When it comes to smoker temps you must remember not everyone has their thermometers in the same place on the smoker. One man's thermometer might be placed a little higher than yours. If you try to match his recommended temp on your pit and the thermo is in a different position, you won't get the same results. Even if the thermos are in the same spot, your smoker might draft differently that the other guy's and the results could vary.

In short, you have to learn what your smoker does. This knowledge can only be obtained through much stick burning and many trips to the butcher.


----------



## jerkyourcroaker (Aug 21, 2011)

I smoke full packers frequently and follow the same general formula. 

1. Season lightly with a fine grained rub. 

2. Let the meat sweat a bit then season with a simple mix of large grain black pepper and kosher salt (60 grain)

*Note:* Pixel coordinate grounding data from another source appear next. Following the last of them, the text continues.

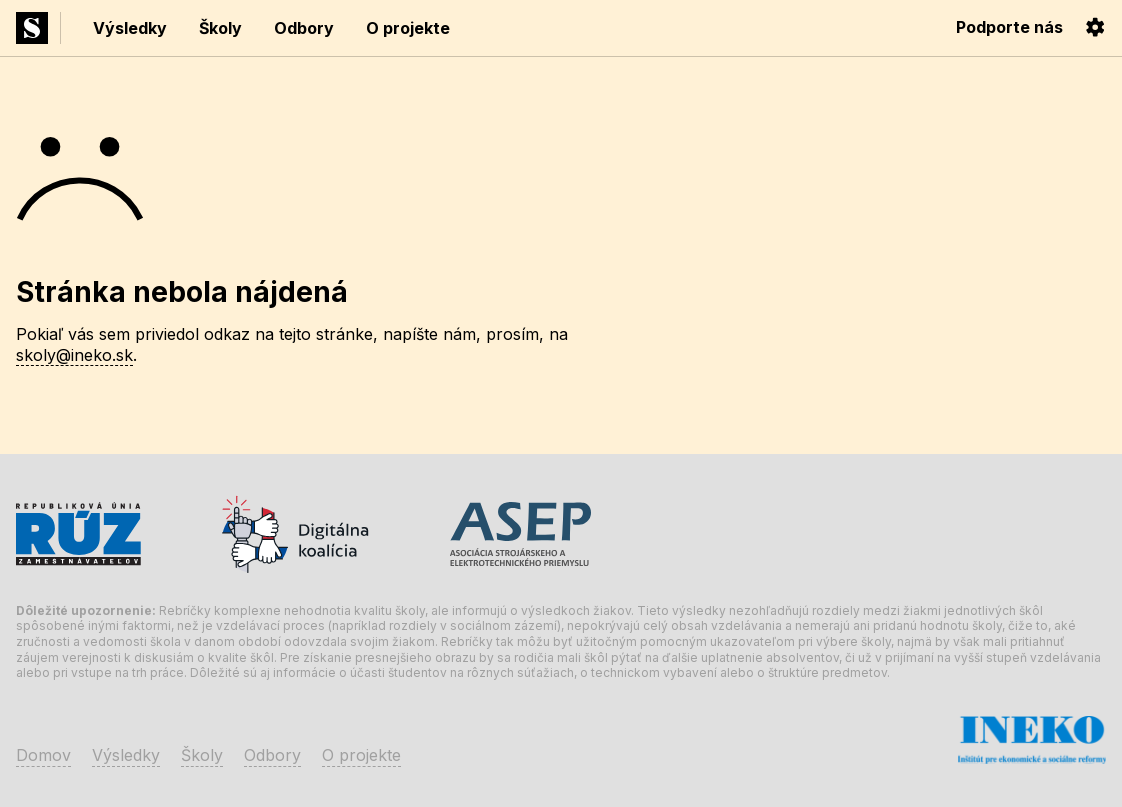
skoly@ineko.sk (74, 355)
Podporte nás (1009, 27)
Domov (43, 755)
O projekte (408, 28)
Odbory (304, 28)
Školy (220, 28)
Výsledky (130, 28)
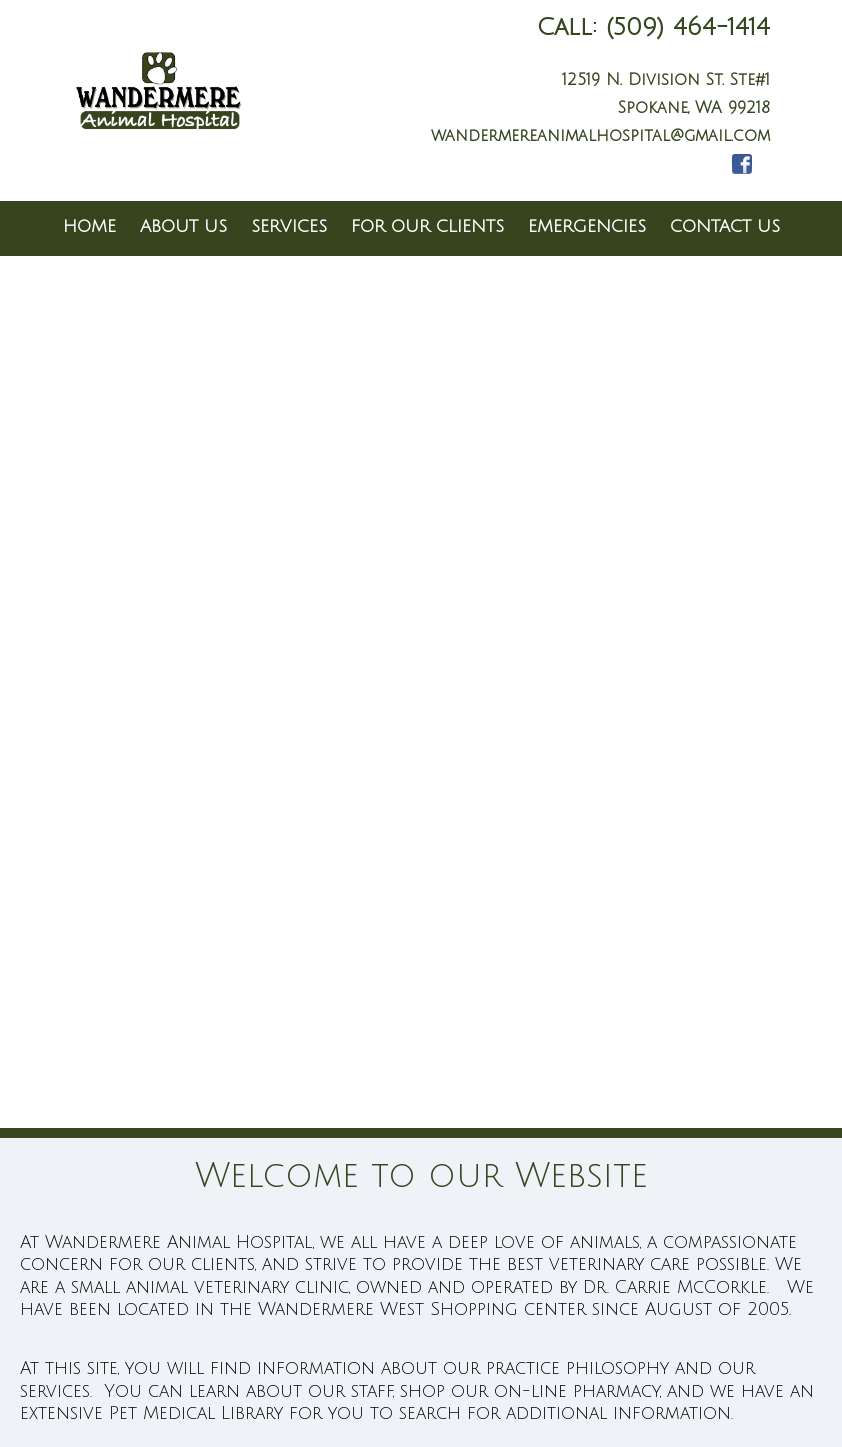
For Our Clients (427, 226)
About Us (183, 226)
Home (89, 226)
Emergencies (587, 226)
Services (289, 226)
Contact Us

3. Get your smoker to 200 or higher and put the packer fat side up down for an hour or so at low temp. 

4. After an hour, flip it and ramp up to 275 or so. 

5. Let it ride until a toothpick goes into the flat like a toothpick goes into room temp butter. 

6. Pull and let it rest for at least an hour. 

7. Slice and serve. 

For me, that's an. 8 to 10 hour process depending on the size of the packer. Cut it thick. 

I would resist the urge to measure doneness solely by internal temp. That's a recipe for a tough brisket. 
Good luck!


----------



## Delta Elite (May 28, 2011)

To add to the discussion regarding "resting" the meat.....I typically pull mine off at a given temp, wrap in bath towels (it is already covered in foil), and then place in an ice chest for another hour before slicing.

This method really allows those internal juices, residual mop sauce, etc. to settle evenly back towards the edges.


----------



## gitchesum (Nov 18, 2006)

ReelWork said:


> Looks great! Those chanllenger trials and tribulations (rain, drizzle, no wood, lack of sleep, etc.) are exactly why I pull the brisket and place in the oven, uncovered, overnight after a good 4-6 hours of smoking. Bet you were one tired camper...
> 
> Glad it turned out and sure you learned a bunch of experience!


Ding Ding Ding....winner winner brisket dinner.

I started doing this a few months ago and will never babysit a pit overnight again. The result is the most tender brisket with great smoke flavor with 1/4 of the work.

I do put a water tray under it and set the oven at 200 for overnight cooking.


----------